Skin examinations are recommended prior to or shortly after the start of treatment and periodically thereafter for all patients, particularly those with risk factors for skin cancer. Providers and patients are advised to monitor for suspicious skin lesions. If a suspicious skin lesion is observed, it should be promptly evaluated. As usual for patients with increased risk for skin cancer, exposure to sunlight and ultraviolet light should be limited by wearing protective clothing and using a sunscreen with a high protection factor. Concomitant phototherapy with UV-B radiation or PUVA photochemotherapy is not recommended in patients taking ZEPOSIA.
Posterior Reversible Encephalopathy Syndrome
Rare cases of posterior reversible encephalopathy syndrome (PRES) have been reported in patients receiving a S1P receptor modulator. In MS controlled clinical trials with ZEPOSIA, one case of PRES was reported. Should a ZEPOSIA-treated patient develop any unexpected neurological or psychiatric symptoms/signs (e.g., cognitive deficits, behavioral changes, cortical visual disturbances, or any other neurological cortical symptoms/signs), any symptom/sign suggestive of an increase of intracranial pressure, or accelerated neurological deterioration, the physician should promptly schedule a complete physical and neurological examination and should consider an MRI. Symptoms of PRES are usually reversible but may evolve into ischemic stroke or cerebral hemorrhage. Delay in diagnosis and treatment may lead to permanent neurological sequelae.
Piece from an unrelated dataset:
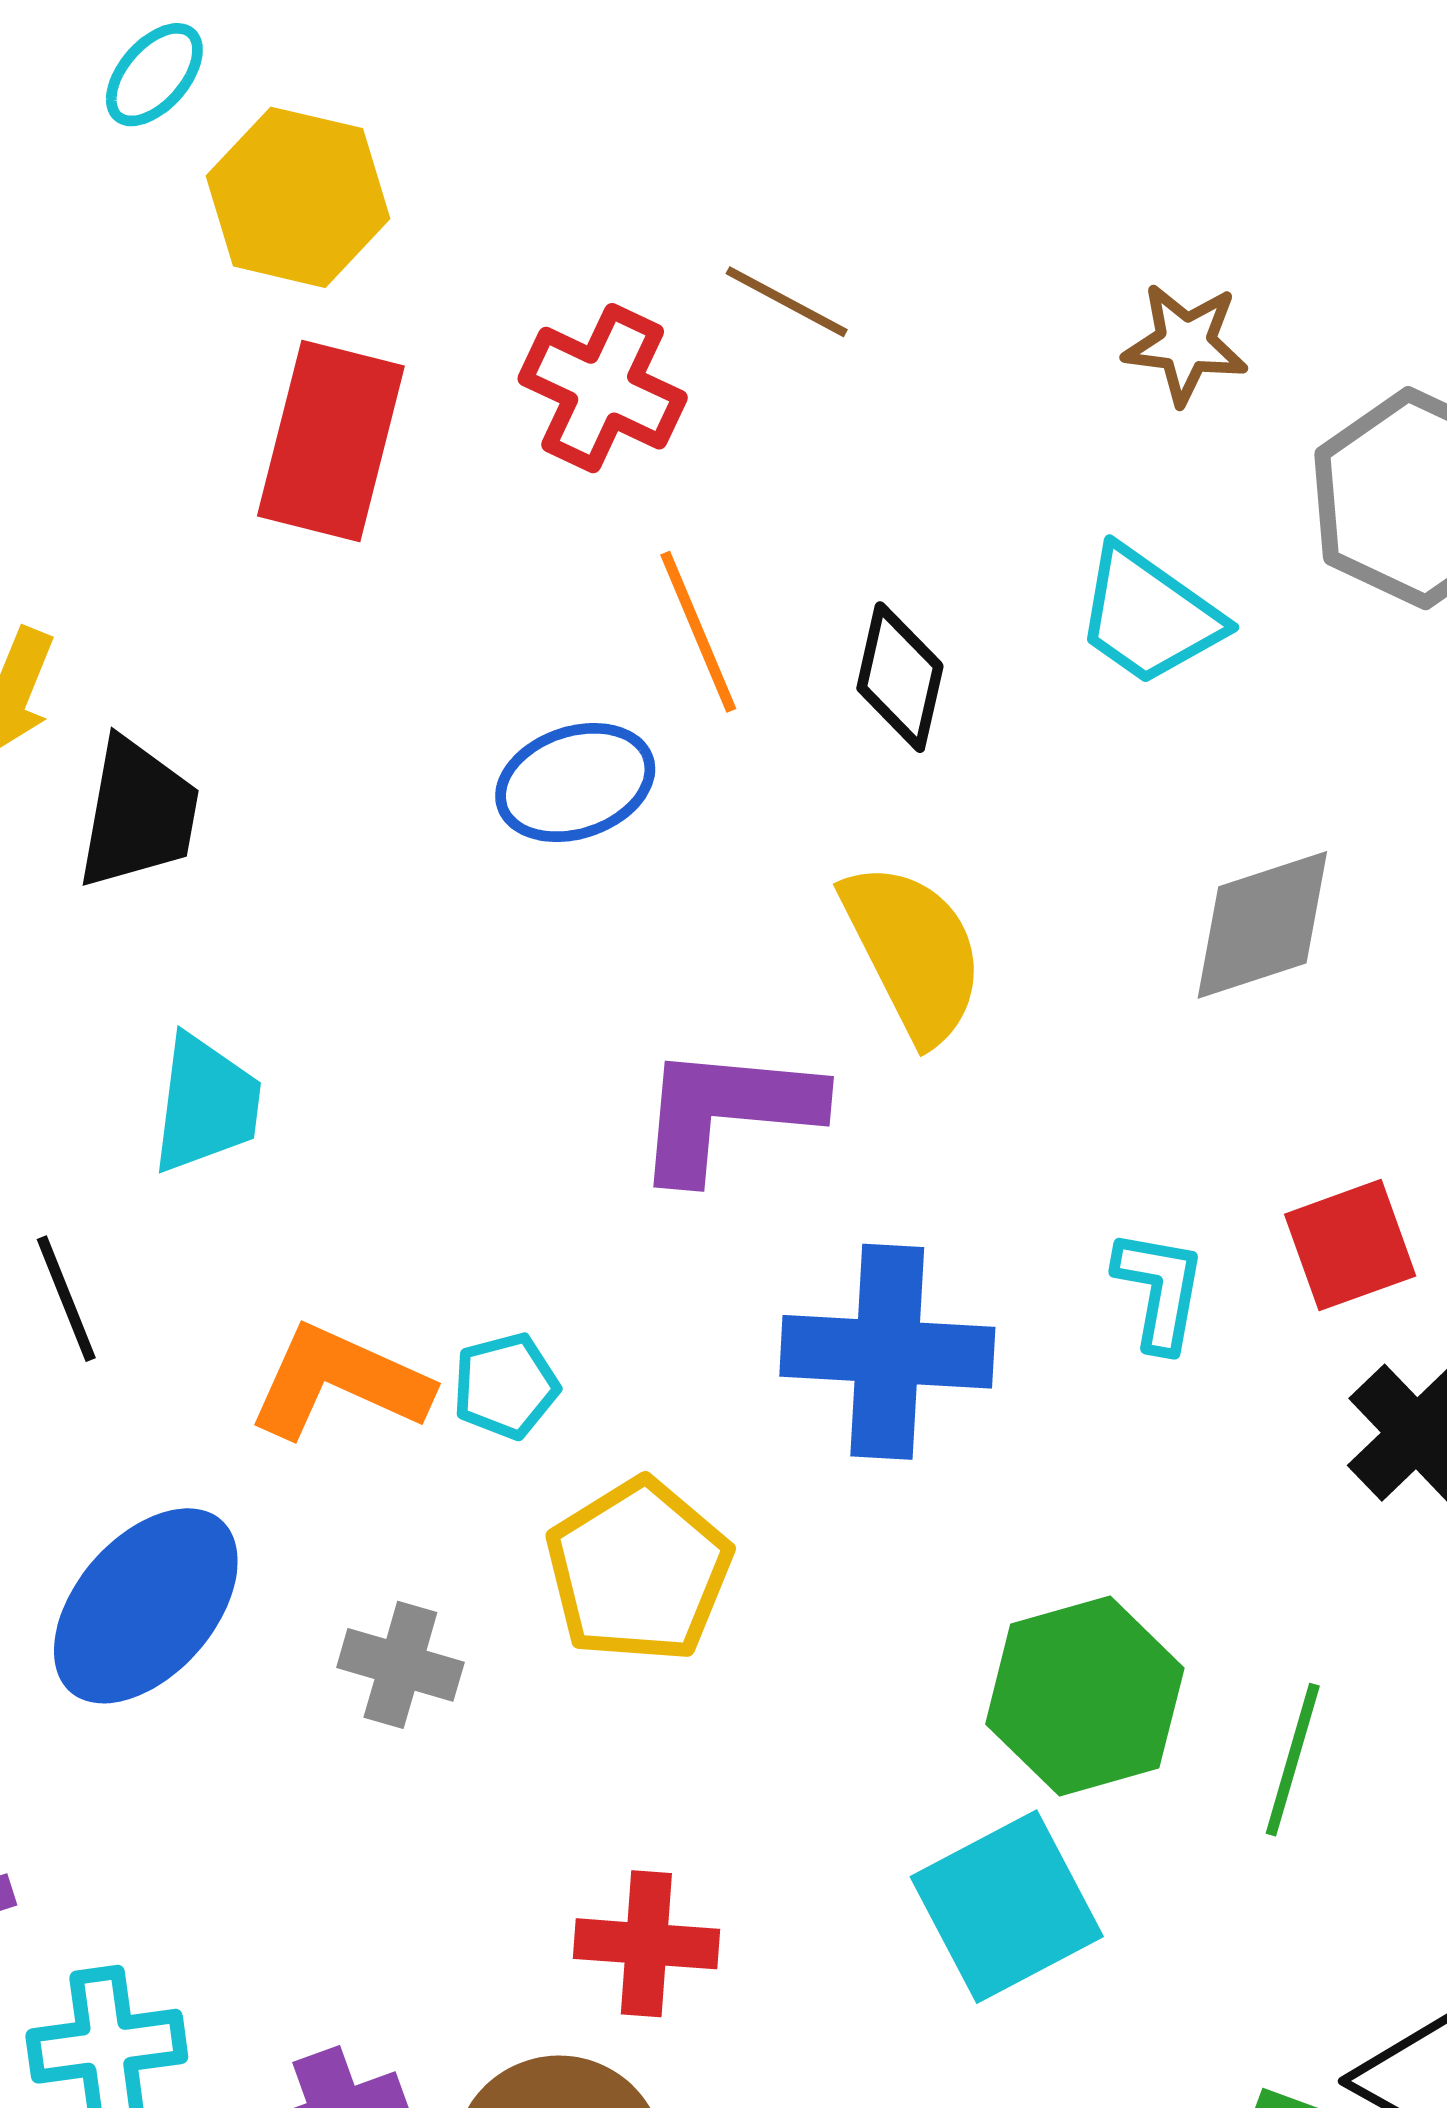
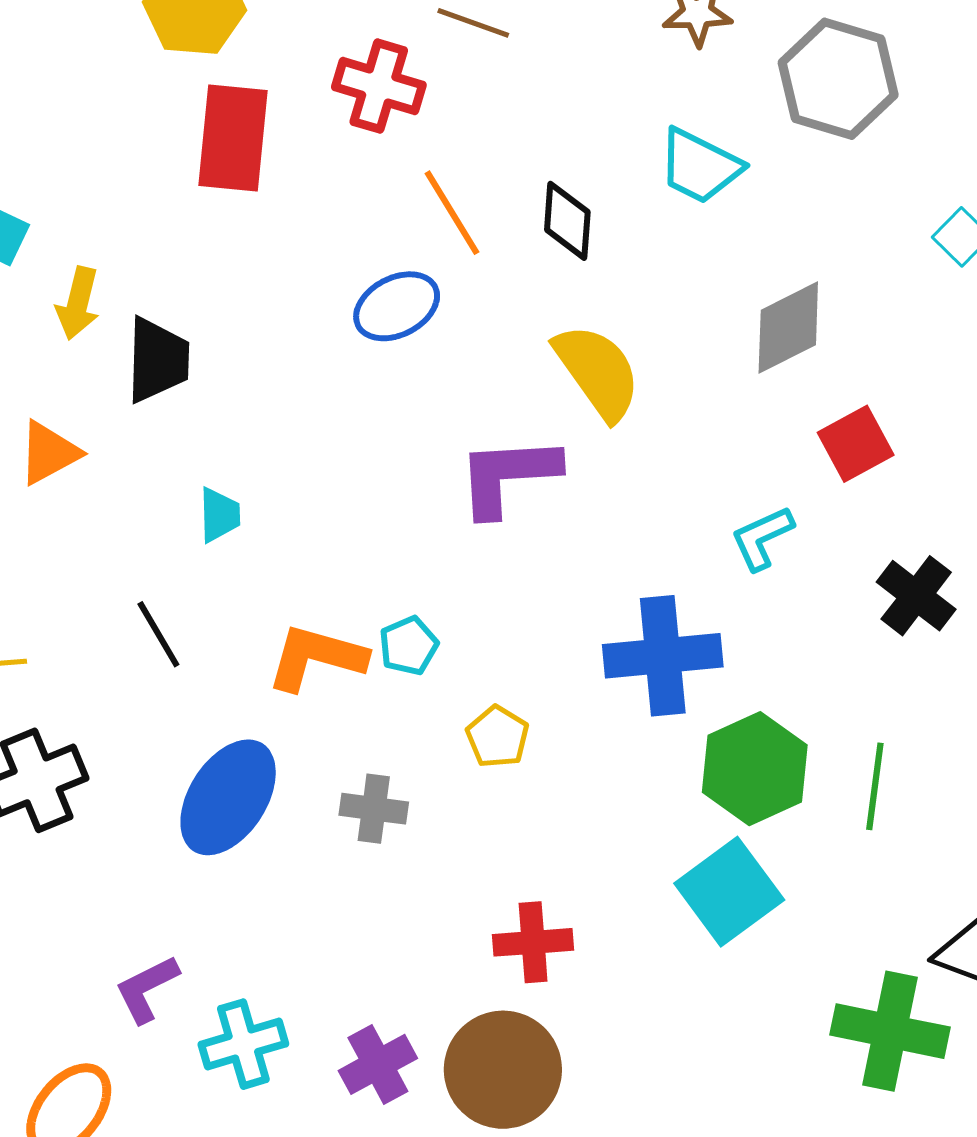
cyan trapezoid: (206, 1104) -> (219, 515), size x0.7
red square: (1350, 1245) -> (856, 444), moved
cyan L-shape: (1160, 1290) -> (762, 538), turned -116
blue cross: (887, 1352) -> (663, 656), moved
yellow pentagon: (639, 1571) -> (498, 737), size x0.6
If PRES is suspected, treatment with ZEPOSIA should be discontinued.
Unintended Additive Immunosuppressive Effects from Prior Treatment with Immunosuppressive or Immune-Modulating Drugs
When switching from drugs with prolonged immune effects, the half-life and mode of action of these drugs must be considered to avoid unintended additive immunosuppressive effects while at the same time minimizing risk of disease reactivation, when initiating ZEPOSIA.
Initiating treatment with ZEPOSIA after treatment with alemtuzumab is not recommended [see Drug Interactions (7)].
Severe Increase in Multiple Sclerosis Disability after Stopping ZEPOSIA
In MS, severe exacerbation of disease, including disease rebound, has been rarely reported after discontinuation of a S1P receptor modulator. The possibility of severe exacerbation of disease should be considered after stopping ZEPOSIA treatment. Patients should be observed for a severe increase in disability upon ZEPOSIA discontinuation and appropriate treatment should be instituted, as required.
After stopping ZEPOSIA in the setting of PML, monitor for development of immune reconstitution inflammatory syndrome (PML-IRIS) [see Warnings and Precautions (5.2)].
Immune System Effects after Stopping ZEPOSIA
After discontinuing ZEPOSIA, the median time for peripheral blood lymphocytes to return to the normal range was approximately 30 days, with approximately 80% to 90% of patients in the normal range within 3 months [see Clinical Pharmacology (12.2)]. Use of immunosuppressants within this period may lead to an additive effect on the immune system, and therefore caution should be applied when initiating other drugs 4 weeks after the last dose of ZEPOSIA [see Drug Interactions (7)].